■ **Problem requirements**: Omit every picture, then return each line of the data below exactly.

■ **Provided records**:

--------

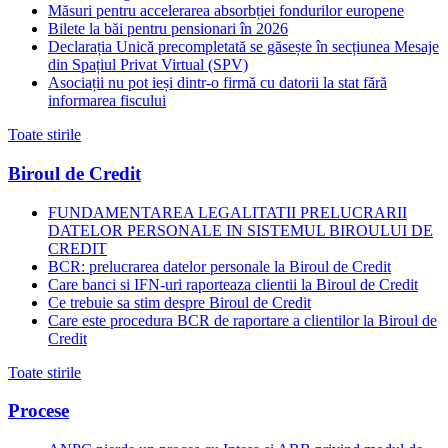
Măsuri pentru accelerarea absorbției fondurilor europene
Bilete la băi pentru pensionari în 2026
Declarația Unică precompletată se găsește în secțiunea Mesaje
din Spațiul Privat Virtual (SPV)
Asociații nu pot ieși dintr-o firmă cu datorii la stat fără
informarea fiscului
Toate stirile
Biroul de Credit
FUNDAMENTAREA LEGALITATII PRELUCRARII
DATELOR PERSONALE IN SISTEMUL BIROULUI DE
CREDIT
BCR: prelucrarea datelor personale la Biroul de Credit
Care banci si IFN-uri raporteaza clientii la Biroul de Credit
Ce trebuie sa stim despre Biroul de Credit
Care este procedura BCR de raportare a clientilor la Biroul de
Credit
Toate stirile
Procese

--------

■ **Exercise output**:
Măsuri pentru accelerarea absorbției fondurilor europene
Bilete la băi pentru pensionari în 2026
Declarația Unică precompletată se găsește în secțiunea Mesaje
din Spațiul Privat Virtual (SPV)
Asociații nu pot ieși dintr-o firmă cu datorii la stat fără
informarea fiscului
Toate stirile
Biroul de Credit
FUNDAMENTAREA LEGALITATII PRELUCRARII
DATELOR PERSONALE IN SISTEMUL BIROULUI DE
CREDIT
BCR: prelucrarea datelor personale la Biroul de Credit
Care banci si IFN-uri raporteaza clientii la Biroul de Credit
Ce trebuie sa stim despre Biroul de Credit
Care este procedura BCR de raportare a clientilor la Biroul de
Credit
Toate stirile
Procese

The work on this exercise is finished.